In particular, for stress testing of some important activities, it is recommended to test the actual traffic pulse in the service.
Alibaba Cloud PTS has this capability. It can observe the system performance under the peak pulse in the context of progressively increasing capacity, such as verifying the traffic limiting capability, and see if the peak pulse is recognized as DDOS.
F. Parameter tuning:
After the stress testing, we can find a large number of unreasonable parameter settings. Our tuning mainly involves the following: kernel network parameter tuning (such as fast recovery of connections), Nginx common parameter tuning, and PHP-FPM parameter tuning. A lot of relevant information about these exists on the Internet.
G. Cache and database:
- Whether important services are cached;
- If the Redis CPU usage is too high, you can generally check for fuzzy matching, unreasonable use of short connections, use of instructions with high time complexity, real-time or near-real-time persistent operations, and so on. At the same time, you can consider upgrading Redis to the cluster version, and consider the optimization mechanism of Local Cache for hot data (the activity form is very small due to the K-V, so it is suitable to consider Local Cache);
- With the progress of the stress testing and the discovery of problems, important databases may have incomplete indexes.
H. Mock service:
Generally, texting and payment depend on the third party. In this case, stress testing requires some special processing, such as setting up a separate Mock service, and then routing the stress testing traffic. This Mock service involves the simulation of a third-party service, so it needs to be as authentic as possible. For example, the delay of simulation should be close to the real three-party service. This Mock service is likely to encounter bottlenecks, so it is necessary to ensure its capacity and the stability of the interface delay under high concurrency. After all, the capacity, traffic limiting capacity and stability of some third-party payment and SMS interfaces are relatively good.
I. CPU threshold and service SLA of the system during stress testing
Our experience is that the recommended threshold for CPU is between 50% and 70%, mainly considering the environment of the container. Then, it is an Internet service, so the response time is also set at 1 second as the upper limit. During the stress testing, the actual hands-on testing experience is also carried out synchronously. (For detailed metric interpretation and threshold values, click to read the original article.)

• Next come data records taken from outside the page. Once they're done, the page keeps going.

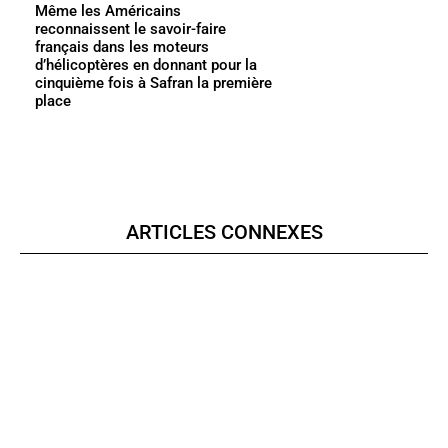
Même les Américains
reconnaissent le savoir-faire
français dans les moteurs
d’hélicoptères en donnant pour la
cinquième fois à Safran la première
place
ARTICLES CONNEXES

- Even if the traffic limiting takes effect, it is very important to check whether the prompt and experience on the major client version after the limiting are as expected.

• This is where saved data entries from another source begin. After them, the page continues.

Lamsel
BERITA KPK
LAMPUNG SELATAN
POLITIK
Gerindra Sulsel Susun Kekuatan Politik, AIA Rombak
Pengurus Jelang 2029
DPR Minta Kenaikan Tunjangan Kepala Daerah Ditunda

- The full link stress testing mainly covers various core interfaces. In addition, other interfaces must also have certain protection mechanisms, such as a default traffic limit threshold, to ensure that no non-core interfaces result in insufficient core system capacity due to unexpected traffic or insufficient estimated traffic.(For Java technology stack, you can learn about the Open Source Sentinel or Alibaba Cloud free traffic limiting tool AHAS)

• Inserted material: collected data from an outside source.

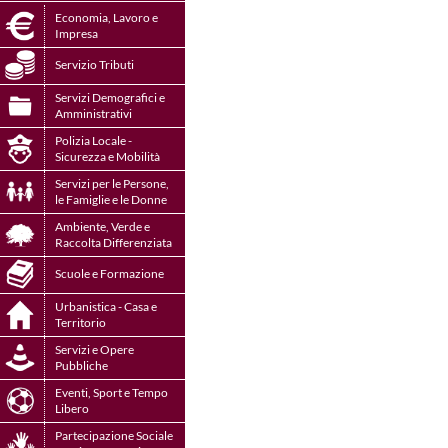
Economia, Lavoro e
Impresa
Servizio Tributi
Servizi Demografici e
Amministrativi
Polizia Locale -
Sicurezza e Mobilità
Servizi per le Persone,
le Famiglie e le Donne
Ambiente, Verde e
Raccolta Differenziata
Scuole e Formazione
Urbanistica - Casa e
Territorio
Servizi e Opere
Pubbliche
Eventi, Sport e Tempo
Libero
Partecipazione Sociale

- Core applications should be deployed separately on the physical machine layer;
Time-saving technical concept
At present, the full link stress testing has become one of the core technical facilities of Luogic Show, greatly improving the service stability. With Alibaba Cloud PTS, the automation of the full link stress testing is further improved, accelerating the build process and reducing the manpower investment. We are very concerned about the efficiency and concentration of the technical team. Not only for the build of the full link stress testing system, but also for the system building of many other service levels, we have all relied on the technical strength of our partners to support the rapid development of services within a controllable time.
When the business runs fast, the path and manner of technology construction are determined by the fundamental tone of the team.